From one side ACID along with relations is the source of the power of relational databases. On the other hand this is a source of serious and very difficult to overcome problems.

Summary

Relational model is undoubtedly characterized by the following set of positive features.

ACID transactions at the database level makes development and usage easier.
Most SQL code is portable to other SQL databases.
Typed columns and constraints helps validate data before it’s added to the database which increase consistency of the data stored in database.
Build in mechanism like views or roles prevents data to be changed or viewed by unauthorized users.

To be honest one cannot forget about negative side of relational model.

ACID transactions may block system for a short time which may be unacceptable.
The object-relational mapping is possible but can be complex and add one more intermediate layer.
RDBMSs don’t scale out. Sharding over many servers can be done but requires new or tuned application code and will be operationally inefficient.
It is difficult to store high-variability data in tables.
It is difficult to store data in real time and make real time processing.

Big Data -- big problem with data

Why was NoSQL created? You could say SQL was getting old. Nothing could be more wrong. Information technology is one of the few areas in which the system components do not change because of their age. The only impulse for change is usefulness. Never age. An unknown factor had to appear, forcing us to abandon previously known technologies.

When data becomes a problem

Let's make a very simple mental experiment.

Operations on the stack of N sheets of paper.

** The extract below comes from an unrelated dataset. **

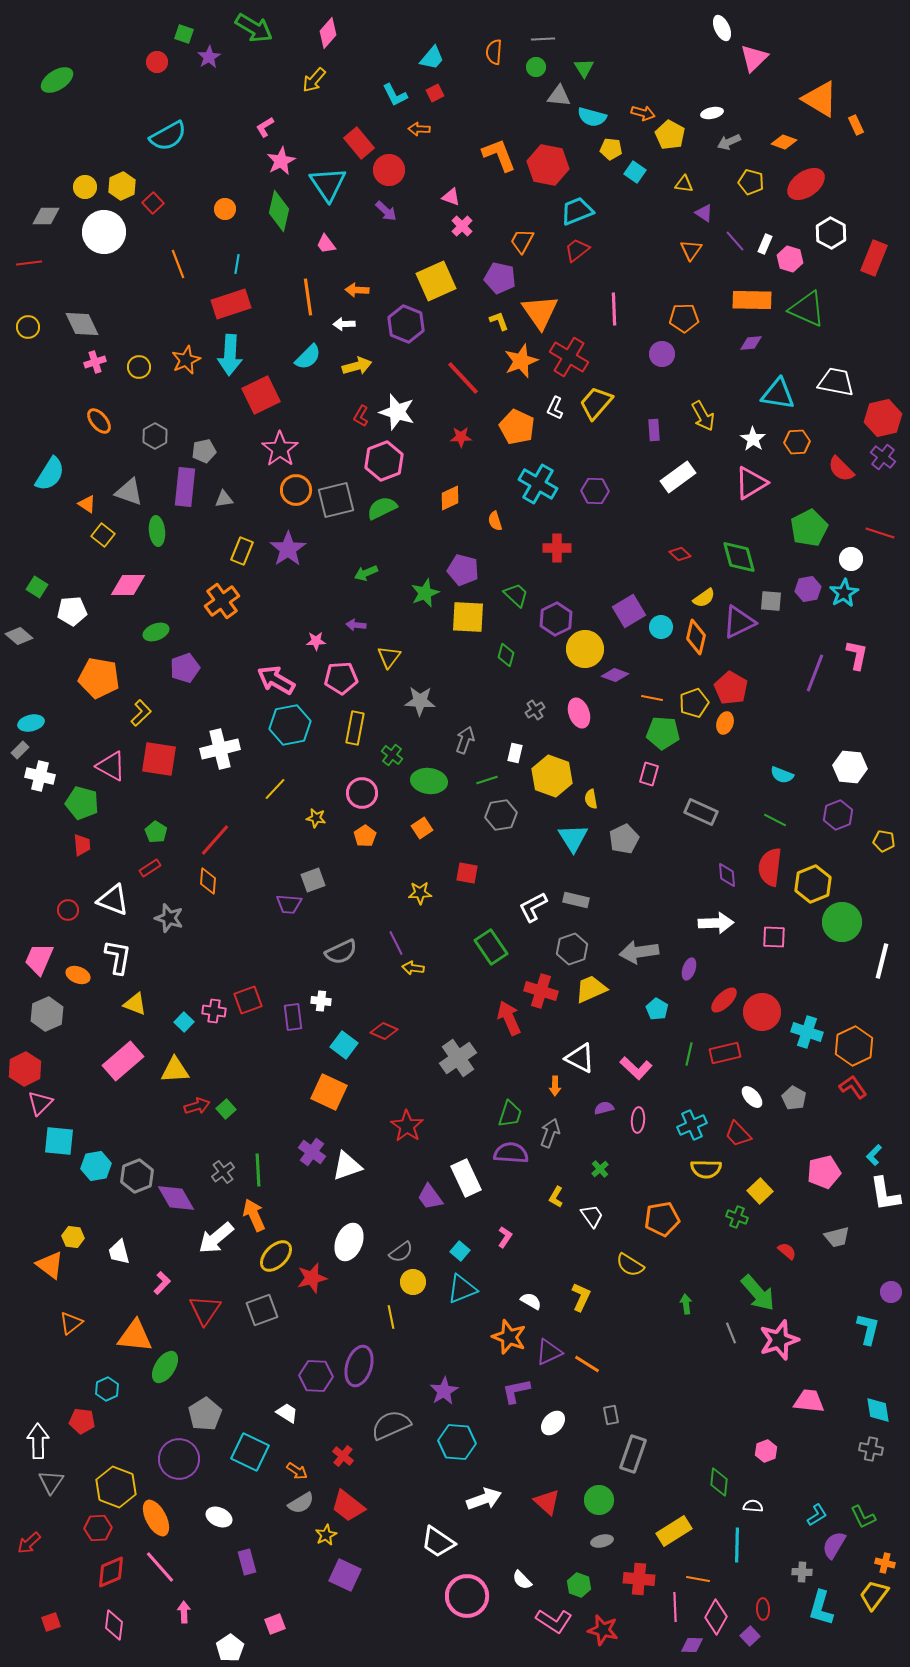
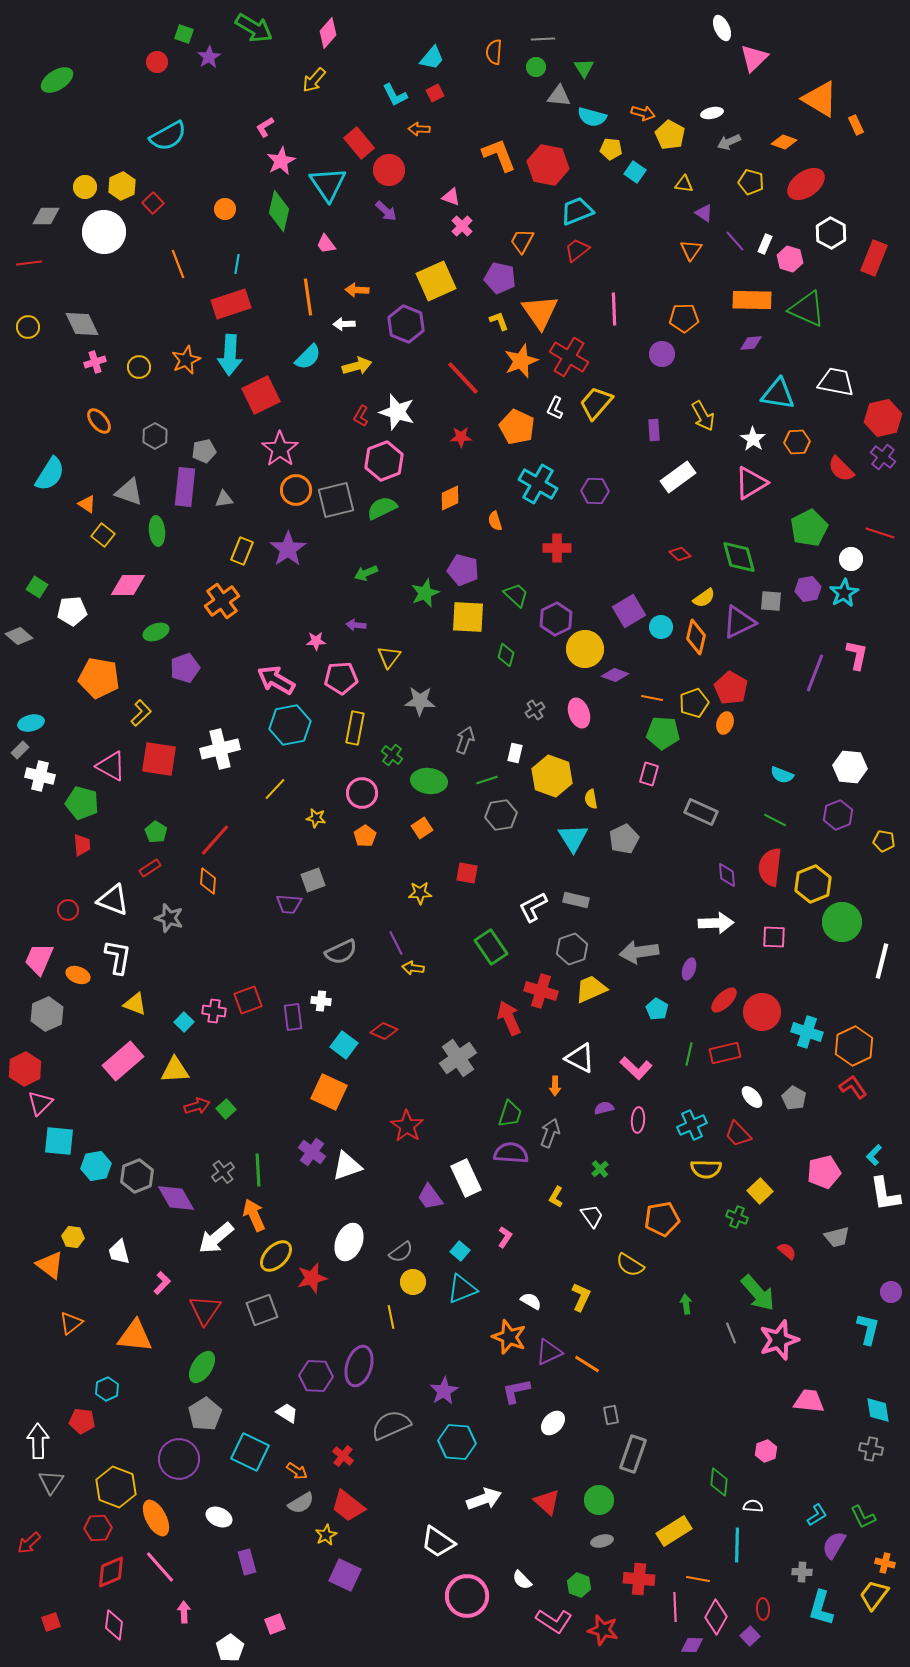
green ellipse at (165, 1367): moved 37 px right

Stamping task Stamping each sheet of paper.
To increase performance, we should do one of the following actions.
1. Increase the speed of stamping a single sheet employing a mega man -- a man who can do this much faster than all other known man.
  [IMAGE mega man at work]
  Despite of having mega man, this increase in speed has its natural physical limitations.
2. We can divide the stack into smaller (sub)stacks and assign each smaller stack to another person. Increasing stamping speed can be achieved by assigning more people to this task. What's more, despite the fact that each of the people compared to the mega man from the first example will be much less efficient, this task taken as a whole will be solved much faster.
Numbering task Numbering all N cards with N natural numbers from 1 to N. In this case there is no possibility to divide task into smaler (sub)tasks. The only chance to increase performance is to increase processing power of a one single processing unit (employ mega man).

In the stamping task case we saw an example of so called system scaling. Generally speaking, scalability is the property of a system to handle a growing amount of work by adding resources to the system. In our case there are two options to scale our system: either by increasing the powere of single execution unit (mega man) -- this is called vertical scalling, or increase the number of execution unit -- this is called horizontal scalling. Horizontal scalling seems to be more perspective. There is "only" one small but important detail: our task should be divisible into independent subtasks but this is not always the case as we have seen in the numbering task. We will say that stamping task is a scalable task while numbering task is a non-scalable task.

When does a non-scalable task become a problem for us? Notice that need for scaling occurs only in case of voluminous set of data (we say often: large data or big data). For small N there should be no problems to complete both stamping task and numbering task by only one man in reasonable time. When there is relatively little data, non-scalable (or at most vertically scalable) systems are sufficient. So data may be a problem when there is a lot of it. But what does a lot mean? How is it today? Do we have a lot of data today?

Volume

It is assumed that today organizations and users world-wide create over 2.5 EBs (2^60, more than 10^18, 5 bilions DVD) of data a day. As a point of comparison, the Library of Congress currently holds more than 300 TBs (2^40, more than 10^12, 65000 DVD) of data. Almost any aspect of our live is or can be a source of data (another question is if we really need them) and they can be generated by human, machines as well as environment. The most common are (H is used to denote human, M -- machines, E -- environment)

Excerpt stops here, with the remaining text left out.